### Try it
Report how many lines below contain the word "innen", giving the number and no other words.

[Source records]
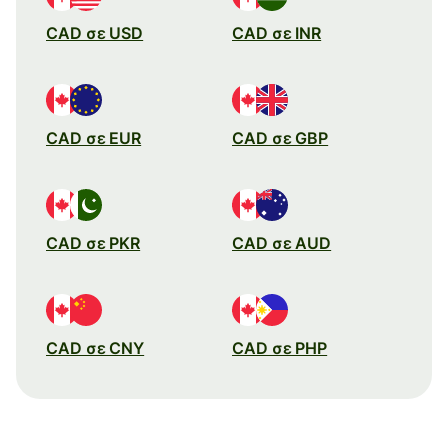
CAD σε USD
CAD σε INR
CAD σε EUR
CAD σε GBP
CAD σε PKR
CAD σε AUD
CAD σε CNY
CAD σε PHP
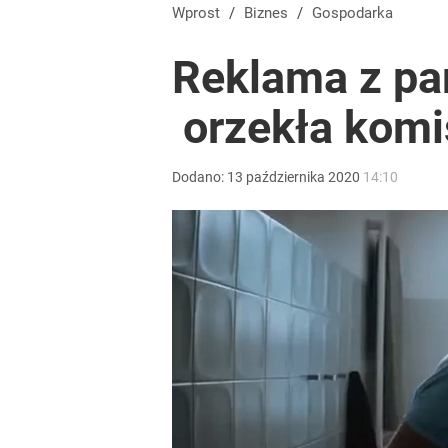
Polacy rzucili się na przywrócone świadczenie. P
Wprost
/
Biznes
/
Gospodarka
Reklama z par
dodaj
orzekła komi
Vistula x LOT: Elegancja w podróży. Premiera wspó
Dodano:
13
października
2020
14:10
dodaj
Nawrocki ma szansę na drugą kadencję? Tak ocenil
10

...

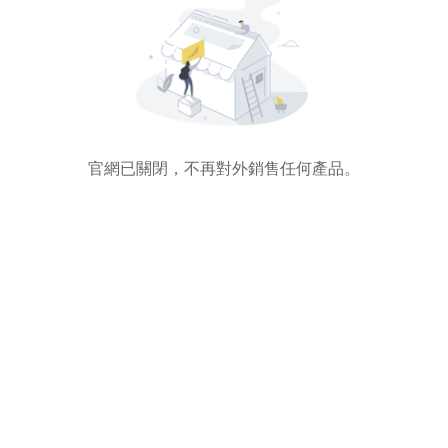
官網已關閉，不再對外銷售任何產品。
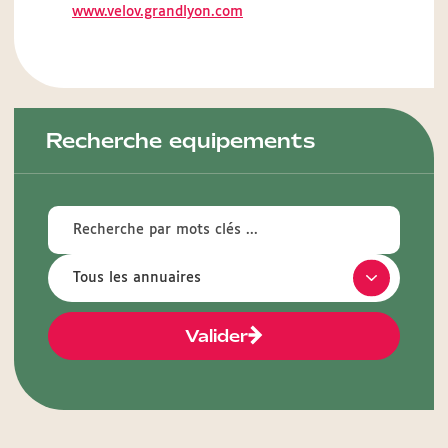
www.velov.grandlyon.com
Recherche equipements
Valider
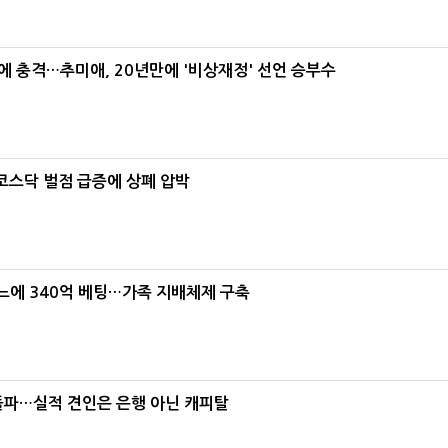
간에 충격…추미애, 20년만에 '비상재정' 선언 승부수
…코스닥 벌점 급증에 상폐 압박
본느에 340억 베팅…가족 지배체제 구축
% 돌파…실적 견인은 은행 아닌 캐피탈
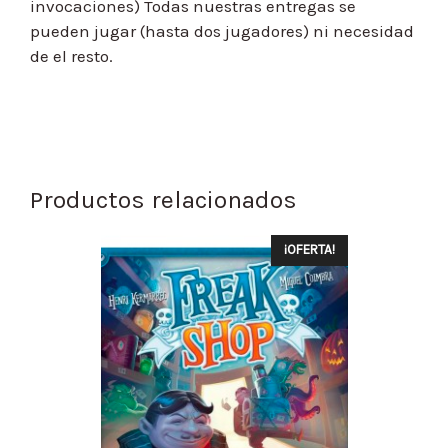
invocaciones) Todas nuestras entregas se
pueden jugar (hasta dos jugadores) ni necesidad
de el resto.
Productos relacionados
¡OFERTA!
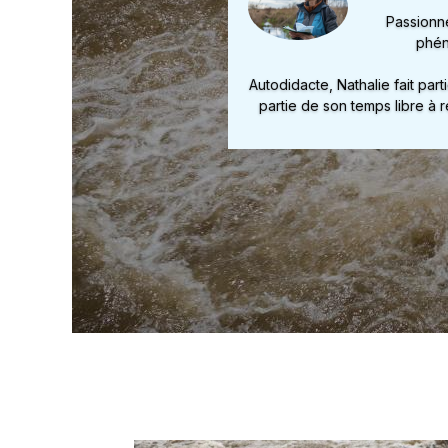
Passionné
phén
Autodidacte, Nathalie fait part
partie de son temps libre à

...

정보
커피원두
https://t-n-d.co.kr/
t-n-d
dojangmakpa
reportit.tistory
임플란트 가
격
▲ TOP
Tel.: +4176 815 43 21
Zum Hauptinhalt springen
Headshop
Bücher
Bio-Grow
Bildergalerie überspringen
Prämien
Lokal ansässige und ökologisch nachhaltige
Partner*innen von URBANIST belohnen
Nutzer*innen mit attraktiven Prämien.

### The completed task
2